Of course the biggest habit of mine is to make the main menu first, which most people hate doing. I suppose that I like doing the main menu because it makes it feel more like a game. Also when you work on games sometimes you do weeks of work but no visual changes surface, but with GUI even though it is not that exciting you get visual responses quickly. LUI is also great at making your menus look great visually.
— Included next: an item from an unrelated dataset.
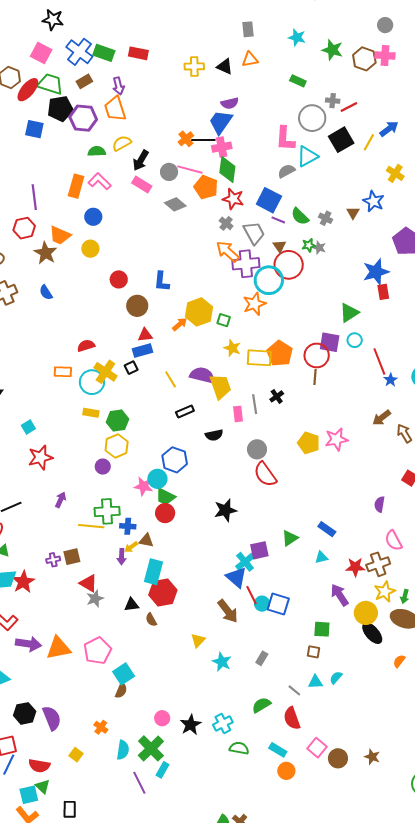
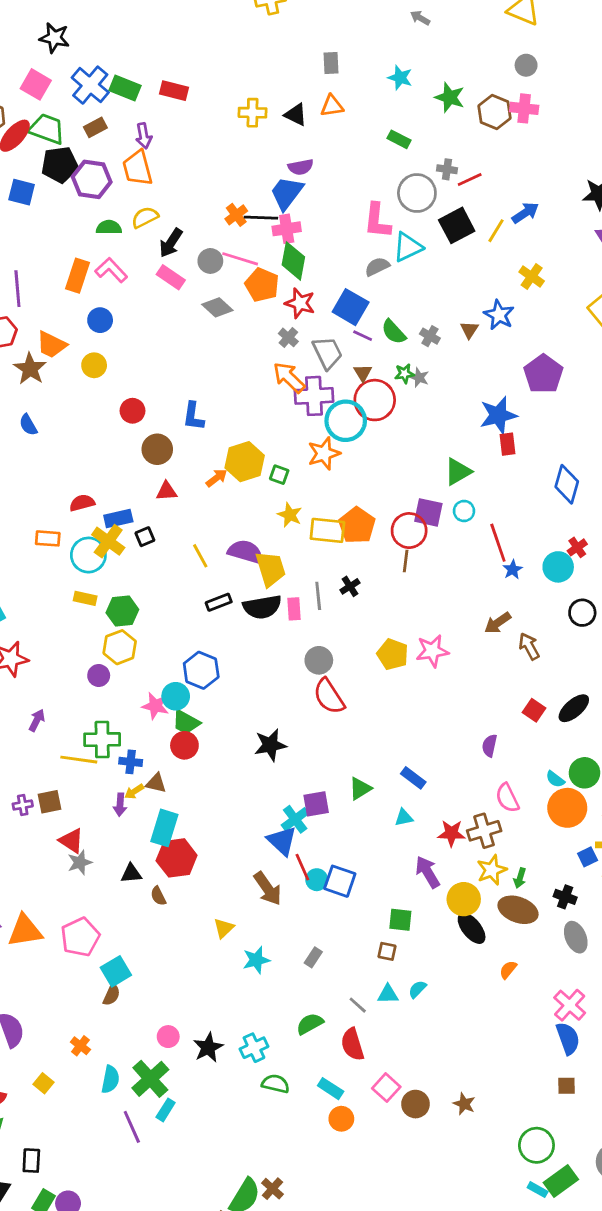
blue rectangle: (143, 351) -> (118, 518), moved
black semicircle: (214, 435) -> (262, 607), moved, size x1.5
cyan star: (222, 662) -> (256, 960), turned 30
Here is a screenshot of what I have in the garage so far (which is mostly functional, good enough for testing).
It took a while to get the car to behave in a sane fashion. But now I have the car working in a reasonable configuration and the wheel positions are being correctly read. In fact all the stats of the car are being read, and applying scene metadata in Panda3D is very easy, this was a big thing I never got working correctly in my old C++ version. I am really happy with this because I am getting native performance from the physics engine that I did with my C++ version but with the easiness of Python. Godot’s phyiscs engine was terrible and the vehicle did not quite work. Here is a screenshot of the car driving itself off of a box.
- Astron: Originally I was going to use gRPC for networking, but since I have found a networking API called Astron which is specifically for MMO’s like DMUX. It looks like it has a lot of promise and can help me network my game into having feature parity. But I have not implemented anything yet so this is always subject to change.
- RenderPipeline: Made by the same guy that made LUI, it seems like it magically makes your game look fucking awesome. It has a lot of plugins and features, plus the community seems to have a glowing approval of it, and for good reason! The only real downside is that it requires OpenGL 4.1 which Mac OSX does not currently support, so I will have to drop Mac support if I use RenderPipeline. I would also have to port all the art I made to use PBR materials, which can be a pain in the ass. Here is a screenshot of it
- Monero miner: I read once somewhere that a game company embedded a bitcoin miner into their game and had people mine bitcoin for them. I would like to do the same thing but with monero, and probably add an option in the main menu to turn it off, and put in a tool tip saying that all the mined monero goes towards the development of DMUX.
- Libre.FM: I figured that instead of curating a sound track that is free culture/distributable that I could use the web API for Libre.FM to download songs filtered by a genre. With this I can have an in game “radio station” that would be filtered by genre, so someone can listen to any genre of music while playing the game (or none, if they prefer that.). Since the songs on the radio are random people will not get tired of the same 10 songs. I also plan on recording myself and friends pretending to be radio hosts, and it will play our recording while it downloads the music so it will sound kind of like a real radio station. Since the API is the same I can also choose to host my own GNU FM instance and have it tune into custom radio stations if I ever plan to do that. Given the artist name and song will be shown on the in game overlay, it will also gives these artists more exposure, it is really a win win for everyone.
- Grumpy: No changes in plans here, I got hello world in python to be compiled into Go and got it working, but I am learning on the recommended way to get DMUX hooked up into Grumpy so that everything being ran is native.